Soundtrack album by various artists
- Released: November 6, 1987
- Recorded: 1987
- Genre: Rock; pop rock; hip hop; R&B; heavy metal;
- Length: 41:28
- Label: Def Jam; Columbia;
- Producer: Chuck D; Eric "Vietnam" Sadler; Frederick Gordon; Hank Shocklee; Rick Rubin; Russell Simmons; Vincent Bell; Aerosmith (co.);

Singles from Less Than Zero
- "Rock and Roll All Nite" Released: October 12, 1987; "Hazy Shade of Winter" Released: November 1987; "Going Back to Cali" Released: January 27, 1988;

= Less than Zero (soundtrack) =

Less Than Zero is the soundtrack album to Marek Kanievska's 1987 drama film Less Than Zero. It was released on November 6, 1987, through Def Jam/Columbia Records, and consisted of a variety of music genres, including hard rock, pop rock, hip hop, heavy metal and contemporary R&B, with most of the album being produced by Rick Rubin. The soundtrack found success, peaking at 31 on the Billboard 200 and 22 on the Top R&B/Hip-Hop Albums, and was certified gold by the Recording Industry Association of America on February 8, 1988.
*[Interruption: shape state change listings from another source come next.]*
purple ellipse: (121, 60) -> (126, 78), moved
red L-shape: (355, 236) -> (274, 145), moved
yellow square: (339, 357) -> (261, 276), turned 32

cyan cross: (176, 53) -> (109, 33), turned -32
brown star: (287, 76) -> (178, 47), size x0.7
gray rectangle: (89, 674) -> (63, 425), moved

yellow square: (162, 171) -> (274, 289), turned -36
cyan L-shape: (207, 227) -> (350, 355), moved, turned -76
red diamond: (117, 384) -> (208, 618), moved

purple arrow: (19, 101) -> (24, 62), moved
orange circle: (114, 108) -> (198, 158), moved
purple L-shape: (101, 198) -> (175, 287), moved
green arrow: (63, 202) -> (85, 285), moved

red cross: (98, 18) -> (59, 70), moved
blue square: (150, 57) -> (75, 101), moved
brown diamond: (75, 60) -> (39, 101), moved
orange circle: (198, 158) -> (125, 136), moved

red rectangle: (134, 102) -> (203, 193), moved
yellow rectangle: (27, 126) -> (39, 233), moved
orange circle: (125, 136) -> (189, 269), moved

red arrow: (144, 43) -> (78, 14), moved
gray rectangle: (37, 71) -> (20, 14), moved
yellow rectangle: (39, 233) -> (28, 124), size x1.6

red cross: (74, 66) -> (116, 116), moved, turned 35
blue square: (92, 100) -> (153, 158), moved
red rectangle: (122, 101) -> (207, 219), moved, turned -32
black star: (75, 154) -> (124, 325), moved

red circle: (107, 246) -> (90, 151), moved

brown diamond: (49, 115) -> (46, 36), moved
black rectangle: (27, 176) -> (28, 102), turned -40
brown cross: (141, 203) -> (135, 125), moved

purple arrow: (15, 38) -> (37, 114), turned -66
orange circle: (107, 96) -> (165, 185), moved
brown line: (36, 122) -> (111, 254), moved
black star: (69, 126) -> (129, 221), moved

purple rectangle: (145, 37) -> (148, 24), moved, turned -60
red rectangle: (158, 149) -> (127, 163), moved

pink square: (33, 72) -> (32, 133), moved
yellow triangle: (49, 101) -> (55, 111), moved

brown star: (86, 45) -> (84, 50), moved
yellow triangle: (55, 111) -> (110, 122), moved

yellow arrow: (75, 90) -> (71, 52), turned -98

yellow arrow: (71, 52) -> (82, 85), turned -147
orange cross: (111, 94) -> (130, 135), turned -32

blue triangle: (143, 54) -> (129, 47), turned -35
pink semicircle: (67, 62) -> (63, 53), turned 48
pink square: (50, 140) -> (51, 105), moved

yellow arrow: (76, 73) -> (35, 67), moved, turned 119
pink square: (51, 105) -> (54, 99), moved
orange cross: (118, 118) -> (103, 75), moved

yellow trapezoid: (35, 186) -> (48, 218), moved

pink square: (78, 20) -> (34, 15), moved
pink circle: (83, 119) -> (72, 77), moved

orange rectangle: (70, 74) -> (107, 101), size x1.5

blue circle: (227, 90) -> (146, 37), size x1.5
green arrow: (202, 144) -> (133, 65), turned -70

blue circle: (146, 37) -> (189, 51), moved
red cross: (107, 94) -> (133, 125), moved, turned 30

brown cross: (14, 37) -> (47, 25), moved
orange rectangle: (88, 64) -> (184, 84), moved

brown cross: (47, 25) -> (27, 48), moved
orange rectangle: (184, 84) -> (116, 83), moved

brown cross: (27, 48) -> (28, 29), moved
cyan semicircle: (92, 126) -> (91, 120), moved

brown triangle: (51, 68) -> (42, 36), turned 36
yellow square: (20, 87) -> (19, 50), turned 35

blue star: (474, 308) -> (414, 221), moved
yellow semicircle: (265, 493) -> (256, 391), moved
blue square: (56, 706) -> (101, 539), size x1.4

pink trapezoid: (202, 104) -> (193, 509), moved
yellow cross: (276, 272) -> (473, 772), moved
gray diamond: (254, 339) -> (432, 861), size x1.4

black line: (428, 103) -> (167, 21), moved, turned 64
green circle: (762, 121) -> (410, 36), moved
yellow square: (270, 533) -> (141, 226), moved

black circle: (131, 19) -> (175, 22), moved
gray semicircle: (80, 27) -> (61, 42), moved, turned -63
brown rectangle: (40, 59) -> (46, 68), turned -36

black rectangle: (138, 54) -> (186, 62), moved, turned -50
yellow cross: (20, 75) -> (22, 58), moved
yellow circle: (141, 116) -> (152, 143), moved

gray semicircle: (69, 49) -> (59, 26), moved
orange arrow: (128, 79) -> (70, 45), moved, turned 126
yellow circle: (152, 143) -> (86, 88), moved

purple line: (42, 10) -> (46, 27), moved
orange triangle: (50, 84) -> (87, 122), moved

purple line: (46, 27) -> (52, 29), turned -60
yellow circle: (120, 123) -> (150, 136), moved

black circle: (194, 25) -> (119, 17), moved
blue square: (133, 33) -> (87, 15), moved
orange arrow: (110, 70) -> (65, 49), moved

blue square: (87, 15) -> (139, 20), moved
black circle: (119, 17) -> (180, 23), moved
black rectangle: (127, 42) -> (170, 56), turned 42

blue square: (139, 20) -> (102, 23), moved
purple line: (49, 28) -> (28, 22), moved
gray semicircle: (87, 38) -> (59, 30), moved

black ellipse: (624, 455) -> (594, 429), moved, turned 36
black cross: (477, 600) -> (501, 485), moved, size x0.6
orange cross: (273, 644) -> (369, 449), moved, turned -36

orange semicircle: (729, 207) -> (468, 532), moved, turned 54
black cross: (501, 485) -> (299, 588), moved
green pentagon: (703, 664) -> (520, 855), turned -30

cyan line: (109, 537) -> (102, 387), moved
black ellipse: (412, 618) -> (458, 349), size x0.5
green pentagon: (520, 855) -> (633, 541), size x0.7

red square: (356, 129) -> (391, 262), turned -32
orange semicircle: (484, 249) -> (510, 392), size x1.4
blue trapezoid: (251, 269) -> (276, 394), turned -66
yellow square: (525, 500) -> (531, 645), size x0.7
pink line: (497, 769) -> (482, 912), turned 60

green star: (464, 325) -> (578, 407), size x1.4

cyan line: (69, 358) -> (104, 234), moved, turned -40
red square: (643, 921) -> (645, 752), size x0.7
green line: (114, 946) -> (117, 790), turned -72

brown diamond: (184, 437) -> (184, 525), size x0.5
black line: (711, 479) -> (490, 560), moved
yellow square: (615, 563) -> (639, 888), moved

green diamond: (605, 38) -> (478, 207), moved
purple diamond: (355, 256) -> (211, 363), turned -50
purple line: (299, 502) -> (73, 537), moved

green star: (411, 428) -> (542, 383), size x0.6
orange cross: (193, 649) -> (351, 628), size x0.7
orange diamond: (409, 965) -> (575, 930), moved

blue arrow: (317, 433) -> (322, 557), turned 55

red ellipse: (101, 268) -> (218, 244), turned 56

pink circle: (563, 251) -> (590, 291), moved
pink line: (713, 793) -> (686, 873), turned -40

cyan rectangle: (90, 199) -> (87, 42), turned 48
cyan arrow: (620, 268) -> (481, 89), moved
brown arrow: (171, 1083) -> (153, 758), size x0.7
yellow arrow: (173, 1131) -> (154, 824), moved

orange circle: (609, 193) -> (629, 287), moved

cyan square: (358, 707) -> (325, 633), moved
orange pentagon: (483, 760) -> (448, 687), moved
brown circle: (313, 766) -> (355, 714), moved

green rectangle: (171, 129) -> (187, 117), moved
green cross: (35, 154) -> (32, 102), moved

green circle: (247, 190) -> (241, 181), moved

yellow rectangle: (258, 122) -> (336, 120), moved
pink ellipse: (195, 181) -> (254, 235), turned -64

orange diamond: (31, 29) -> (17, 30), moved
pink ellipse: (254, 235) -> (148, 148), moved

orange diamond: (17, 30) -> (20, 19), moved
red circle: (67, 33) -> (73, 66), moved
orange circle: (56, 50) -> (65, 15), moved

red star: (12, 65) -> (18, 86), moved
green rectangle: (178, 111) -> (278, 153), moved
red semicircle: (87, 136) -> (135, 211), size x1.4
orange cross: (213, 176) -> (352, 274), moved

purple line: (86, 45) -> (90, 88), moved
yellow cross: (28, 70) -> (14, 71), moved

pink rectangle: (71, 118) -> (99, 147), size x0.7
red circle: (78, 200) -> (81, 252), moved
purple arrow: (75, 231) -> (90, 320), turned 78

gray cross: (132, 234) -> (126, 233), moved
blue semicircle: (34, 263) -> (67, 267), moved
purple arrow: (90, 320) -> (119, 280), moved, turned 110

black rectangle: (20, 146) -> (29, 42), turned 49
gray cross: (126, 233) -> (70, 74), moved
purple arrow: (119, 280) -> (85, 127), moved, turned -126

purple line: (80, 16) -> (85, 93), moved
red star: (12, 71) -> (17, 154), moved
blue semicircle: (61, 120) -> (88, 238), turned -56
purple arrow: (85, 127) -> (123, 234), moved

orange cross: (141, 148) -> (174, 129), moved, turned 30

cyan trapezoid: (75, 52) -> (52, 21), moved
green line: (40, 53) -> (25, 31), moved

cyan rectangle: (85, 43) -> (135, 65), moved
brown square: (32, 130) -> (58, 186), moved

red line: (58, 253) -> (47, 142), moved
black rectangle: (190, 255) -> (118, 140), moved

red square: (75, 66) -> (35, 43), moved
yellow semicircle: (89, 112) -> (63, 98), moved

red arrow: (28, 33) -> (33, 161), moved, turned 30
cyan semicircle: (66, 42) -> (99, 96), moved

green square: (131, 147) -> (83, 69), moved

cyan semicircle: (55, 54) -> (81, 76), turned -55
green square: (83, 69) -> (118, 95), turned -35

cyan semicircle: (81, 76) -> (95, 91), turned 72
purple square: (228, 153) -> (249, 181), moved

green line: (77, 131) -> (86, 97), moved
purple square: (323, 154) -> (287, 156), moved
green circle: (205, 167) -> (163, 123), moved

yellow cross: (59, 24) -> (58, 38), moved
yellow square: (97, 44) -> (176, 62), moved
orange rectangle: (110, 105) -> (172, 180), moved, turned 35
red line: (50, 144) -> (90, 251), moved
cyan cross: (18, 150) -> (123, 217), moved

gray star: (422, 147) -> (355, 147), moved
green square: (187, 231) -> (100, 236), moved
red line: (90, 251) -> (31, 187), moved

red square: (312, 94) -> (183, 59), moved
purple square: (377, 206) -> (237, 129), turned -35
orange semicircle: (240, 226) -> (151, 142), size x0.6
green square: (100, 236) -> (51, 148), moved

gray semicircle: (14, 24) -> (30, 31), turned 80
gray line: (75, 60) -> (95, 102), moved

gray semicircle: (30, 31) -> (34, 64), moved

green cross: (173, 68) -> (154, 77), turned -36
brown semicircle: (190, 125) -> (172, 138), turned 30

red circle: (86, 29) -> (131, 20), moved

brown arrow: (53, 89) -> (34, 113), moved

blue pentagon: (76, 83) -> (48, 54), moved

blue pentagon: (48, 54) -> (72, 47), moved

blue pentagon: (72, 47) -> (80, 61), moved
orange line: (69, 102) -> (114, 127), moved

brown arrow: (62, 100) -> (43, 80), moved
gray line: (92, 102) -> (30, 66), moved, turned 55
Four singles made it to the Billboard charts. The Black Flames cover of "Are You My Woman (Tell Me So)" and Public Enemy's "Bring the Noise" were minor hits on the R&B charts, while LL Cool J's "Going Back to Cali" and The Bangles cover of "A Hazy Shade of Winter" reached Nos. 31 and 2 on the Billboard Hot 100, respectively.

Professional ratings
Review scores
| Source | Rating |
| AllMusic | Star |
| Robert Christgau | B+ |
| New Musical Express | 8/10 |

==Track listing==

| No. | Title | Writer(s) | Producer(s) | Length |
|---|---|---|---|---|
| 1. | "Rockin' Pneumonia and the Boogie Woogie Flu" (performed by Aerosmith) | Huey "Piano" Smith; Johnny Vincent; | Rick Rubin; Aerosmith (co.); | 2:56 |
| 2. | "Life Fades Away" (performed by Roy Orbison) | Glenn Danzig; Roy Orbison; | Rick Rubin | 3:42 |
| 3. | "Rock and Roll All Nite" (performed by Poison) | Paul Stanley; Gene Simmons; | Rick Rubin | 3:37 |
| 4. | "Going Back to Cali" (performed by LL Cool J) | James Todd Smith; Rick Rubin; | Rick Rubin | 4:10 |
| 5. | "You and Me (Less Than Zero)" (performed by Glenn Danzig & the Power and Fury Orchestra) | Danzig; Rubin; | Rick Rubin | 3:36 |
| 6. | "In-A-Gadda-Da-Vida" (performed by Slayer) | Doug Ingle | Rick Rubin | 3:19 |
| 7. | "Bring the Noise" (performed by Public Enemy) | Carlton Ridenhour; James Henry Boxlee III; Eric Sadler; | Carl Ryder; Hank Shocklee; Eric "Vietnam" Sadler; | 3:45 |
| 8. | "Are You My Woman? (Tell Me So)" (performed by the Black Flames) | Eugene Record | Russell Simmons; Vincent Bell; | 3:06 |
| 9. | "She's Lost You" (performed by Joan Jett and The Blackhearts) | Peter Gage | Rick Rubin | 2:58 |
| 10. | "How to Love Again" (performed by Oran "Juice" Jones and Alyson Williams) | Frederick Paul Gordon; Vincent F. Bell; | Frederick Gordon; Vincent Bell; | 4:42 |
| 11. | "Hazy Shade of Winter" (performed by The Bangles) | Paul Simon | Rick Rubin | 2:47 |
| Total length: |  |  |  | 41:28 |

==Charts==

| Chart (1988) | Peak position |
|---|---|
| US Billboard 200 | 31 |
| US Top R&B/Hip-Hop Albums (Billboard) | 22 |

==Certifications==

| Region | Certification | Certified units/sales |
| United States (RIAA) | Gold | 500,000^{^} |
^{^} Shipments figures based on certification alone.